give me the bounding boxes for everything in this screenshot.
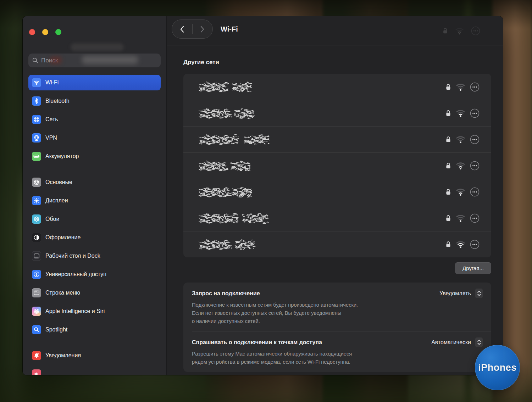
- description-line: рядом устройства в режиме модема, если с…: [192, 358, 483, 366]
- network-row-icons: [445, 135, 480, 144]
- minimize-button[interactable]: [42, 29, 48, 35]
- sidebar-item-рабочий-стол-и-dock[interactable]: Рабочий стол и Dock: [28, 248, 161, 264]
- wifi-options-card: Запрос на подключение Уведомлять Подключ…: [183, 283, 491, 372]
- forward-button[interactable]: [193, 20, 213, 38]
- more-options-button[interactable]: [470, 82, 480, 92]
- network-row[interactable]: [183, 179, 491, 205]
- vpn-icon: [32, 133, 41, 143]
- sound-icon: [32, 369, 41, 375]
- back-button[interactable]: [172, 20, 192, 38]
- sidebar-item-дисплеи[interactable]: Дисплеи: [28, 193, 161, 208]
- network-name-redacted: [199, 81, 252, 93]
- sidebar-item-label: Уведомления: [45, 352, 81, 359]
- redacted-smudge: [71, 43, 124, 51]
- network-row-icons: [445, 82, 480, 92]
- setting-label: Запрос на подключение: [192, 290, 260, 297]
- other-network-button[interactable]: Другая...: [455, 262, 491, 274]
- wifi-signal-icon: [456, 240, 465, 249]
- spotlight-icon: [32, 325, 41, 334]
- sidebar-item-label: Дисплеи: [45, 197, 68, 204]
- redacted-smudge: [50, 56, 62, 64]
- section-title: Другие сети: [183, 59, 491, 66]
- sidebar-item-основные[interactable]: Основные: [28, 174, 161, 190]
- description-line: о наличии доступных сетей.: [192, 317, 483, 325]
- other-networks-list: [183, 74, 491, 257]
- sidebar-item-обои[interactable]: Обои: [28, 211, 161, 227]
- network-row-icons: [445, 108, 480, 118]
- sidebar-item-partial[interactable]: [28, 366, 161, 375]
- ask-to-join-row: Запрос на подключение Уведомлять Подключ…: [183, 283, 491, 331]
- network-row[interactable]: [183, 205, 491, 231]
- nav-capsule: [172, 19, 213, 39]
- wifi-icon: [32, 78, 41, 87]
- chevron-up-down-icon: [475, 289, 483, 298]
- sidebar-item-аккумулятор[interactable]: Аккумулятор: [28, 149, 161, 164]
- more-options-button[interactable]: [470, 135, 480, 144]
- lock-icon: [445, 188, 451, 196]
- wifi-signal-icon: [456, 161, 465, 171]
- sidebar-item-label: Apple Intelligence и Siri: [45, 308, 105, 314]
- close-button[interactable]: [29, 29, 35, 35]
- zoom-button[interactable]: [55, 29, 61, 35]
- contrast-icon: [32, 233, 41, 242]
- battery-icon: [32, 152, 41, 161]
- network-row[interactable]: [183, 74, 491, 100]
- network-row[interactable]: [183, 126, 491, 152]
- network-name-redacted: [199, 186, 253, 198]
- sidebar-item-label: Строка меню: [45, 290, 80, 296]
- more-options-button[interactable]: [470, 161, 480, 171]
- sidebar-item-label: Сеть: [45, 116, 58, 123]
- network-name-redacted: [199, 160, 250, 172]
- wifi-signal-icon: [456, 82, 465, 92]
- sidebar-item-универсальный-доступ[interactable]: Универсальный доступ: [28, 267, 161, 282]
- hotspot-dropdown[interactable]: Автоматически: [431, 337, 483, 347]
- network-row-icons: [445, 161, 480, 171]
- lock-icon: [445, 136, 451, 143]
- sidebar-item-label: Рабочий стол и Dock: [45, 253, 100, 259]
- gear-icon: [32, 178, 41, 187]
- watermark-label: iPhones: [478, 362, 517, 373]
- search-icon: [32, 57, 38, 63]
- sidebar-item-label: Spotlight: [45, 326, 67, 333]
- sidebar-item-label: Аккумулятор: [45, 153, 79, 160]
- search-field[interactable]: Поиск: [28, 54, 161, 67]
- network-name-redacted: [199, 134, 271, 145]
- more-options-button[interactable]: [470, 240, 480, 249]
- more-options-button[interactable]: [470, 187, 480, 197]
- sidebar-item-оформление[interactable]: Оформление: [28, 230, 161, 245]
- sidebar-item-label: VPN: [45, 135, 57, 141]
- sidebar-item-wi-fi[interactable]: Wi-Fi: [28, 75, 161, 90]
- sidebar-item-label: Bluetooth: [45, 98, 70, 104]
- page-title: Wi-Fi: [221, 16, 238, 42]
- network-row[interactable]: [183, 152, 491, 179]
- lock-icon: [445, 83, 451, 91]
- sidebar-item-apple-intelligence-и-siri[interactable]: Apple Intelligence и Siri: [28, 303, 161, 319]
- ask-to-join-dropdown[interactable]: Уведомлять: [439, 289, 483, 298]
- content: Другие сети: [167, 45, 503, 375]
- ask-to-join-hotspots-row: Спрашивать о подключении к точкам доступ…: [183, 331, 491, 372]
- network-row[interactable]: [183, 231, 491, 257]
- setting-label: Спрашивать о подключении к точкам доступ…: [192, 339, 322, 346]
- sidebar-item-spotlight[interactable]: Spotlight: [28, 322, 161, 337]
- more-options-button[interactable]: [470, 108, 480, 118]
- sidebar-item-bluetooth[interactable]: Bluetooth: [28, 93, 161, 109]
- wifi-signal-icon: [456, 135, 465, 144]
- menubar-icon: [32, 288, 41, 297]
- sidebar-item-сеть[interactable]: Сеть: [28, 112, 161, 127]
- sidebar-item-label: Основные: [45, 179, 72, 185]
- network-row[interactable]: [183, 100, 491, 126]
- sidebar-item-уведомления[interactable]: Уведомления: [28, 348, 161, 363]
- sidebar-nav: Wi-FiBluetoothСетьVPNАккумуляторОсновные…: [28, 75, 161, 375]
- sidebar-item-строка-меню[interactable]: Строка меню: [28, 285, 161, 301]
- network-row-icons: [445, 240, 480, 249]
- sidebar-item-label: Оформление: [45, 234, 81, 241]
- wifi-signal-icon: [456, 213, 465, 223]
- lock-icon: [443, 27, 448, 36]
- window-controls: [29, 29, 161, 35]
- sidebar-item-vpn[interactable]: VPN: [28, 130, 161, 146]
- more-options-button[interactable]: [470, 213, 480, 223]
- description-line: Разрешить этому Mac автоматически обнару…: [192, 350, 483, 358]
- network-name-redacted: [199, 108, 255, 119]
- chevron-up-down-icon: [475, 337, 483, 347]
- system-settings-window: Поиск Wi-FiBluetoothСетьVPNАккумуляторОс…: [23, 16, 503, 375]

Aim of the task — Keep the pictures out of your copy, and repeat every entry above exactly.

Answer to the problem —
give me the bounding boxes for everything in this screenshot.
- description-line: рядом устройства в режиме модема, если с…: [192, 358, 483, 366]
- network-row-icons: [445, 135, 480, 144]
- minimize-button[interactable]: [42, 29, 48, 35]
- sidebar-item-рабочий-стол-и-dock[interactable]: Рабочий стол и Dock: [28, 248, 161, 264]
- wifi-options-card: Запрос на подключение Уведомлять Подключ…: [183, 283, 491, 372]
- forward-button[interactable]: [193, 20, 213, 38]
- more-options-button[interactable]: [470, 82, 480, 92]
- network-row[interactable]: [183, 179, 491, 205]
- vpn-icon: [32, 133, 41, 143]
- sound-icon: [32, 369, 41, 375]
- back-button[interactable]: [172, 20, 192, 38]
- sidebar-item-дисплеи[interactable]: Дисплеи: [28, 193, 161, 208]
- network-name-redacted: [199, 81, 252, 93]
- sidebar-item-label: Уведомления: [45, 352, 81, 359]
- redacted-smudge: [71, 43, 124, 51]
- network-row-icons: [445, 82, 480, 92]
- setting-label: Запрос на подключение: [192, 290, 260, 297]
- other-network-button[interactable]: Другая...: [455, 262, 491, 274]
- wifi-signal-icon: [456, 240, 465, 249]
- spotlight-icon: [32, 325, 41, 334]
- sidebar-item-label: Дисплеи: [45, 197, 68, 204]
- redacted-smudge: [50, 56, 62, 64]
- section-title: Другие сети: [183, 59, 491, 66]
- sidebar-item-основные[interactable]: Основные: [28, 174, 161, 190]
- description-line: о наличии доступных сетей.: [192, 317, 483, 325]
- other-networks-list: [183, 74, 491, 257]
- sidebar-item-обои[interactable]: Обои: [28, 211, 161, 227]
- network-row-icons: [445, 108, 480, 118]
- sidebar-item-partial[interactable]: [28, 366, 161, 375]
- ask-to-join-row: Запрос на подключение Уведомлять Подключ…: [183, 283, 491, 331]
- network-row[interactable]: [183, 205, 491, 231]
- nav-capsule: [172, 19, 213, 39]
- wifi-icon: [32, 78, 41, 87]
- chevron-up-down-icon: [475, 289, 483, 298]
- sidebar-item-аккумулятор[interactable]: Аккумулятор: [28, 149, 161, 164]
- more-options-button[interactable]: [470, 135, 480, 144]
- lock-icon: [445, 188, 451, 196]
- wifi-signal-icon: [456, 161, 465, 171]
- sidebar-item-label: Apple Intelligence и Siri: [45, 308, 105, 314]
- close-button[interactable]: [29, 29, 35, 35]
- zoom-button[interactable]: [55, 29, 61, 35]
- contrast-icon: [32, 233, 41, 242]
- battery-icon: [32, 152, 41, 161]
- network-row[interactable]: [183, 74, 491, 100]
- network-row[interactable]: [183, 126, 491, 152]
- network-name-redacted: [199, 186, 253, 198]
- sidebar-item-label: Строка меню: [45, 290, 80, 296]
- more-options-button[interactable]: [470, 161, 480, 171]
- sidebar-item-label: Сеть: [45, 116, 58, 123]
- network-name-redacted: [199, 160, 250, 172]
- wifi-signal-icon: [456, 82, 465, 92]
- sidebar-item-универсальный-доступ[interactable]: Универсальный доступ: [28, 267, 161, 282]
- hotspot-dropdown[interactable]: Автоматически: [431, 337, 483, 347]
- network-row-icons: [445, 161, 480, 171]
- lock-icon: [445, 136, 451, 143]
- sidebar-item-label: Рабочий стол и Dock: [45, 253, 100, 259]
- gear-icon: [32, 178, 41, 187]
- watermark-label: iPhones: [478, 362, 517, 373]
- search-icon: [32, 57, 38, 63]
- sidebar-item-label: Spotlight: [45, 326, 67, 333]
- sidebar-item-label: Аккумулятор: [45, 153, 79, 160]
- search-field[interactable]: Поиск: [28, 54, 161, 67]
- network-name-redacted: [199, 134, 271, 145]
- more-options-button[interactable]: [470, 240, 480, 249]
- more-options-button[interactable]: [470, 187, 480, 197]
- sidebar-item-оформление[interactable]: Оформление: [28, 230, 161, 245]
- sidebar-item-label: VPN: [45, 135, 57, 141]
- sidebar-item-wi-fi[interactable]: Wi-Fi: [28, 75, 161, 90]
- sidebar-item-label: Bluetooth: [45, 98, 70, 104]
- page-title: Wi-Fi: [221, 16, 238, 42]
- network-row[interactable]: [183, 152, 491, 179]
- lock-icon: [445, 83, 451, 91]
- sidebar-item-apple-intelligence-и-siri[interactable]: Apple Intelligence и Siri: [28, 303, 161, 319]
- ask-to-join-dropdown[interactable]: Уведомлять: [439, 289, 483, 298]
- content: Другие сети: [167, 45, 503, 375]
- ask-to-join-hotspots-row: Спрашивать о подключении к точкам доступ…: [183, 331, 491, 372]
- network-row[interactable]: [183, 231, 491, 257]
- setting-label: Спрашивать о подключении к точкам доступ…: [192, 339, 322, 346]
- sidebar-item-spotlight[interactable]: Spotlight: [28, 322, 161, 337]
- more-options-button[interactable]: [470, 108, 480, 118]
- sidebar-item-bluetooth[interactable]: Bluetooth: [28, 93, 161, 109]
- wifi-signal-icon: [456, 135, 465, 144]
- menubar-icon: [32, 288, 41, 297]
- sidebar-item-сеть[interactable]: Сеть: [28, 112, 161, 127]
- sidebar-item-label: Основные: [45, 179, 72, 185]
- network-row[interactable]: [183, 100, 491, 126]
- sidebar-item-уведомления[interactable]: Уведомления: [28, 348, 161, 363]
- sidebar-nav: Wi-FiBluetoothСетьVPNАккумуляторОсновные…: [28, 75, 161, 375]
- sidebar-item-строка-меню[interactable]: Строка меню: [28, 285, 161, 301]
- network-row-icons: [445, 240, 480, 249]
- sidebar-item-label: Оформление: [45, 234, 81, 241]
- wifi-signal-icon: [456, 213, 465, 223]
- lock-icon: [443, 27, 448, 36]
- window-controls: [29, 29, 161, 35]
- sidebar-item-vpn[interactable]: VPN: [28, 130, 161, 146]
- more-options-button[interactable]: [470, 213, 480, 223]
- description-line: Разрешить этому Mac автоматически обнару…: [192, 350, 483, 358]
- network-name-redacted: [199, 108, 255, 119]
- chevron-up-down-icon: [475, 337, 483, 347]
- system-settings-window: Поиск Wi-FiBluetoothСетьVPNАккумуляторОс…: [23, 16, 503, 375]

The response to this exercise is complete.